Nous aurions pu assez logiquement choisir le parrain rock Don Cavalli, d’origine italienne et d’aspiration amerloque, comme tout parrain qui se respecte, et dont Les Inrocks qualifient avec raison la production de «rock tordu et primitif», quelque part entre la sève de Johnny Cash et les débordements d’un Beck. Bref, l’éternelle histoire du type né au mauvais endroit au mauvais moment et qui s’en accommode par le voyage intérieur (sur son dernier disque il va même jusqu’en Asie). En plus, dans le civil, le Don, au Marché Gare le 10 octobre, est jardinier, ce qui est pratique pour enterrer les cadavres façon Tony Soprano ou déterrer les trésors qui composent sa musique.
Cheveu, Frustration, Rien
Mais pour le panorama spécial freaks que nous offre cette nouvelle saison musicale, il nous fallait du larger than life, de l’authentique frappé international, de l’attaqué à l’acide. Et s’il y avait du monde au portillon, on n'a pas trouvé mieux dans le genre grenade dégoupillée que Tricky, qui tiendra séance au Transbordeur le 12 décembre. Quoi qu'il fasse – genre donner ses concerts dans l'obscurité absolue ou simplement oser sortir avec une telle tête de gargouille – le type fait tellement flipper qu'après son deuxième album, Pre-Millenium Tension, on a vraiment crû que la fin du monde allait arriver. Depuis il continue, notamment sur le dernier en date False Idols, de livrer une bande son post-apocalyptique en direct du purgatoire, sa voix de goule blottie dans les bras de basses pan-démoniaques et de femmes fatales sous antalgiques.
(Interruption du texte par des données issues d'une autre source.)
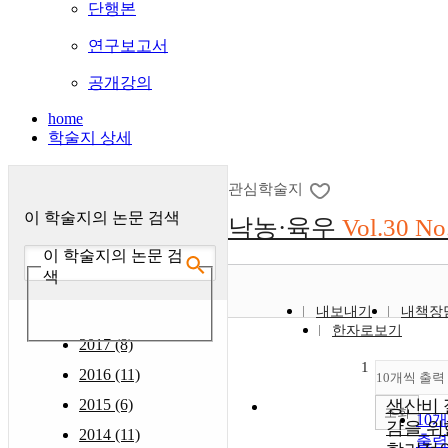
단행본
연구보고서
공개강의
home
학술지 상세
관심학술지
이 학술지의 논문 검색
낙농·육우
Vol.30 No
이 학술지의 논문 검
색
내보내기
내책장
한자로보기
2017 (8)
1
2016 (11)
10개씩 출력
2015 (6)
생산비 
조회
10
감을 위
2014 (11)
출력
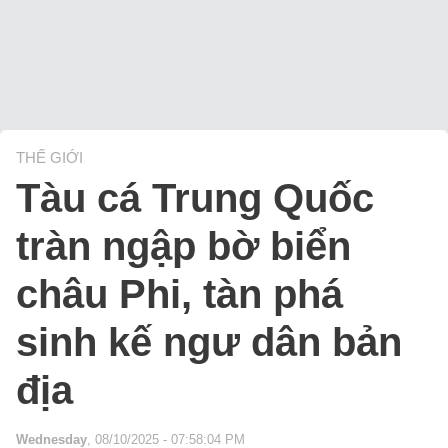
THẾ GIỚI
Tàu cá Trung Quốc
tràn ngập bờ biển
châu Phi, tàn phá
sinh kế ngư dân bản
địa
Wednesday
, 08/10/2025 - 07:58:04 PM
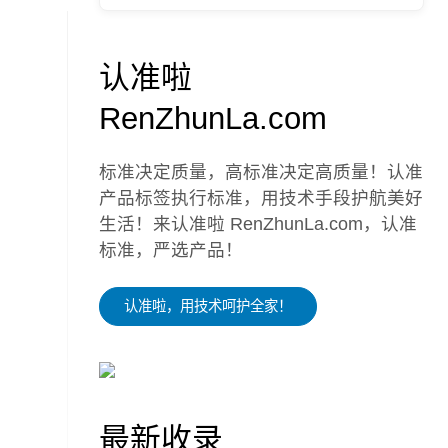
认准啦
RenZhunLa.com
标准决定质量，高标准决定高质量！认准
产品标签执行标准，用技术手段护航美好
生活！来认准啦 RenZhunLa.com，认准
标准，严选产品！
认准啦，用技术呵护全家！
最新收录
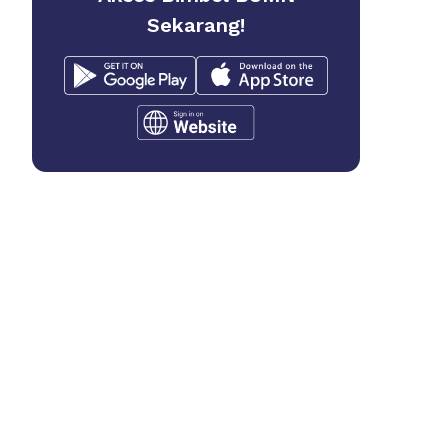
Sekarang!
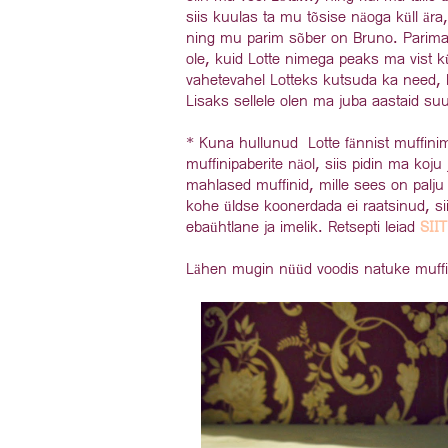
siis kuulas ta mu tõsise näoga küll ära
ning mu parim sõber on Bruno. Parimat
ole, kuid Lotte nimega peaks ma vist k
vahetevahel Lotteks kutsuda ka need, 
Lisaks sellele olen ma juba aastaid suu
* Kuna hullunud Lotte fännist muffini
muffinipaberite näol, siis pidin ma k
mahlased muffinid, mille sees on palju
kohe üldse koonerdada ei raatsinud, si
ebaühtlane ja imelik. Retsepti leiad
SIIT
Lähen mugin nüüd voodis natuke muffin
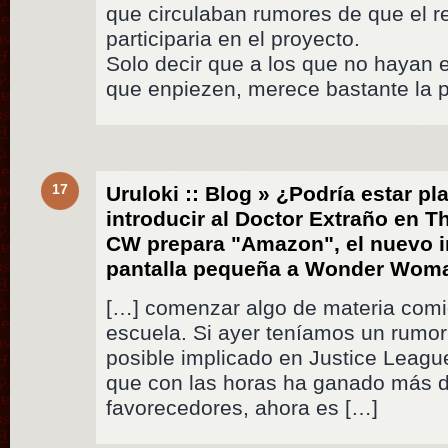
que circulaban rumores de que el r
participaria en el proyecto.
Solo decir que a los que no hayan
que enpiezen, merece bastante la 
17
Uruloki :: Blog » ¿Podría estar p
introducir al Doctor Extraño en T
CW prepara "Amazon", el nuevo i
pantalla pequeña a Wonder Woma
[…] comenzar algo de materia comi
escuela. Si ayer teníamos un rumo
posible implicado en Justice Leagu
que con las horas ha ganado más d
favorecedores, ahora es […]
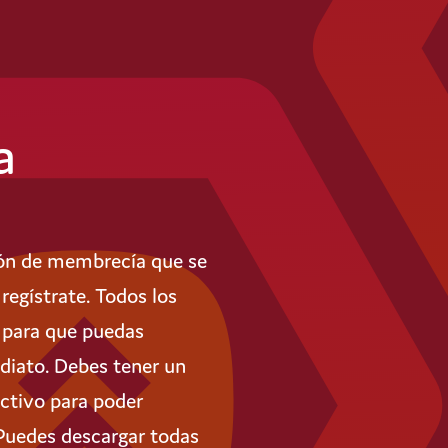
a
ión de membrecía que se
regístrate. Todos los
 para que puedas
diato. Debes tener un
ctivo para poder
Puedes descargar todas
Des antalgiques, le téméraire et imposant Eugene Robinson doit en avoir quelque usage, lui qui combine les fonctions de combattant de rue, de poète et de slameur de l'impossible. Comme le père Trickouille, mais à sa manière à lui, Robinson (que l'on verra avec L'Enfance Rouge, le 3 décembre au Sonic) produit une matière essentiellement physique pour ne pas dire tripale, qui dépasse de loin la musique et ne s'encombre pas de tergiversations.
Tergiversations, concessions (pièges à cons), on ne peut pas dire que ce soit la came de quelques rageux qui, parce qu'ils ont autre chose à faire – casser des pintes avec leur front par exemple (non contractuel) – ne coupent pas les cheveux en quatre pour se choisir un nom de baptême : qu’il s’agisse de… Cheveu, forcément, le 12 décembre au Marché Gare ; de leurs collègues de label Frustration, le 18 octobre, également au MG ; des gars de METZ, le lendemain, même lieu (comme son nom ne l’indique pas, ce groupe de noise punk n'est pas originaire la capitale de la Lotharingie mais de l’Ontario, préférant les marrons aux mirabelles) ; des sauvageonnes franco-britanniques de Savages (27 octobre au Club Transbo) ; des Belges dansants mais abrasifs de BRNS (consonne !, le 2 novembre au SNC), des Montréalais gigoto-krautrockeux de Suuns (voyelle !, le 4 novembre à l’Eépicerie Mooderne) ou encore des grenoblois de Rien (nulle part ailleurs qu'au Marché Gare, le 24 octobre). De là à croire que le nom en "The" est devenu un truc pour blaireaux virés mainstream, il n’y a qu’un pas. De côté. Vers la marge.
Œuf pourri et toux grasse
La singularité, ma bonne dame, c’est un art. On peut jouer le truc à fond, façon Gogol Bordello, quitte à annoncer la couleur avec un peu trop de facilité, au risque de l’agacement voire de la procédure d’internement par un tiers (c’est pas pour balancer mais ils seront le 1er décembre au Transbo). En effet, allez donc justifier de votre santé mentale quand vous choisissez de vous appeler Gogol, Bordello qui plus est. Pourquoi pas Idiotissime Boxon ?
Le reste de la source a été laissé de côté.